**Try it:** Give back exactly the lines of the material below, starting with the line with "Internationalization" and going on through the line with "Tech scoops".

**Working data:**
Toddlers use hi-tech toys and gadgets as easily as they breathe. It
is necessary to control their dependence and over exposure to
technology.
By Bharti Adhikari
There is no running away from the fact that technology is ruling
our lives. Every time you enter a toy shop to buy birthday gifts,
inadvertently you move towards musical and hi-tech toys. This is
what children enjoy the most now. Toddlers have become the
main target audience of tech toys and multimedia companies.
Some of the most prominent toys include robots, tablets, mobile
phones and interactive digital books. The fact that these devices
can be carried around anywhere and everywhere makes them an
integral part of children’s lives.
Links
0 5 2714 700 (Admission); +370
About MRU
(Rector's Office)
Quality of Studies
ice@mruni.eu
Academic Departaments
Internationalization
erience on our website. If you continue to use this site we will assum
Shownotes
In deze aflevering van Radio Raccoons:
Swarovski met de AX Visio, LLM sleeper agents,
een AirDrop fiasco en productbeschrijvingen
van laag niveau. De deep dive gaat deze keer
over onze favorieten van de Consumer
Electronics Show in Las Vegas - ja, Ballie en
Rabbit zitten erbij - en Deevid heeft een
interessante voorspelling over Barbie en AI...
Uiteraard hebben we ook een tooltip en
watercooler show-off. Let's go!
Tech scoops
---
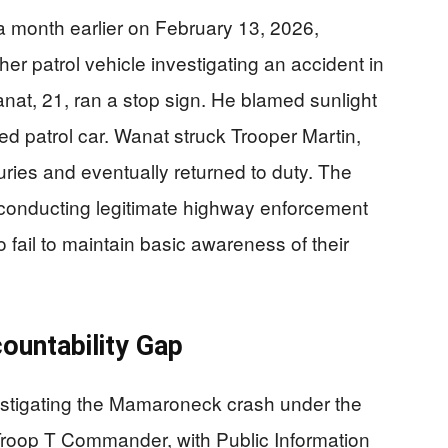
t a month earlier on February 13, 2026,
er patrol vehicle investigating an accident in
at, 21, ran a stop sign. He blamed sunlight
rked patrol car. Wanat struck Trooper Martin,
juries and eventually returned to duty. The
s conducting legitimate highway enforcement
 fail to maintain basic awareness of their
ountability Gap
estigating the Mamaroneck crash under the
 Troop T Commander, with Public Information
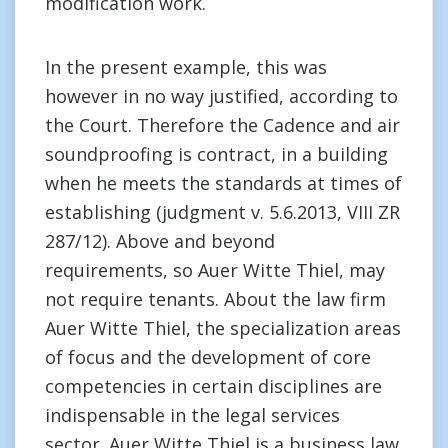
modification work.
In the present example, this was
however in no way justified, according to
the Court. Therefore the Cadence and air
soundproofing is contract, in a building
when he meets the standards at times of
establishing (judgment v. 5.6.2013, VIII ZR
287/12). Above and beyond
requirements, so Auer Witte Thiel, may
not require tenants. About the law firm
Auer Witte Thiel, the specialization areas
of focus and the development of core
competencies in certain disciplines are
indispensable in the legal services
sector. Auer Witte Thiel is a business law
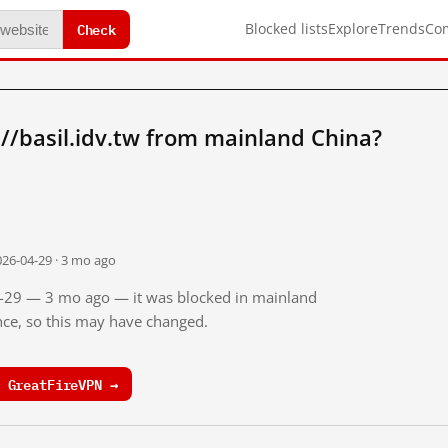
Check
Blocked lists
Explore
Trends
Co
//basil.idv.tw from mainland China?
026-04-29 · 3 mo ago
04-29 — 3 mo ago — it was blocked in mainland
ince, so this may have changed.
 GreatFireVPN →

**Exercise output:**
Internationalization
erience on our website. If you continue to use this site we will assum
Shownotes
In deze aflevering van Radio Raccoons:
Swarovski met de AX Visio, LLM sleeper agents,
een AirDrop fiasco en productbeschrijvingen
van laag niveau. De deep dive gaat deze keer
over onze favorieten van de Consumer
Electronics Show in Las Vegas - ja, Ballie en
Rabbit zitten erbij - en Deevid heeft een
interessante voorspelling over Barbie en AI...
Uiteraard hebben we ook een tooltip en
watercooler show-off. Let's go!
Tech scoops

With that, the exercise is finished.